_TASK STATEMENT_
When you restate the records, do so word for word and omit any picture they contain.

_DATASET EXTRACT_
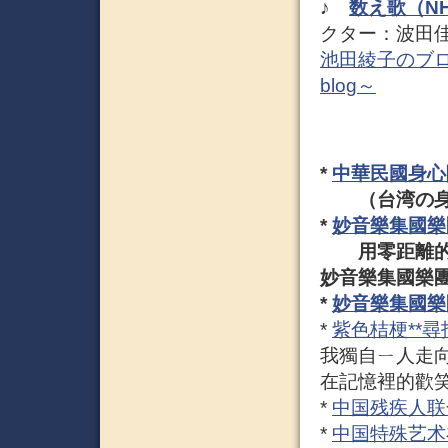
♪
数え歌（N
クター：波田
池田綾子のブログ 数
blog～
*
中華民國身心
（台湾の身
*
妙音樂集國樂
用零距離的音
妙音樂集國樂
*
妙音樂集國樂
*
紫色桔梗**
我獨自ㄧ人走向
在記憶裡的歡
*
中国残疾人联
*
中国特殊艺术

_ANSWER BOX_
♪
数え歌（N
クター：波田
池田綾子のブログ 数
blog～
*
中華民國身心
（台湾の身
*
妙音樂集國樂
用零距離的音
妙音樂集國樂
*
妙音樂集國樂
*
紫色桔梗**
我獨自ㄧ人走向
在記憶裡的歡
*
中国残疾人联
*
中国特殊艺术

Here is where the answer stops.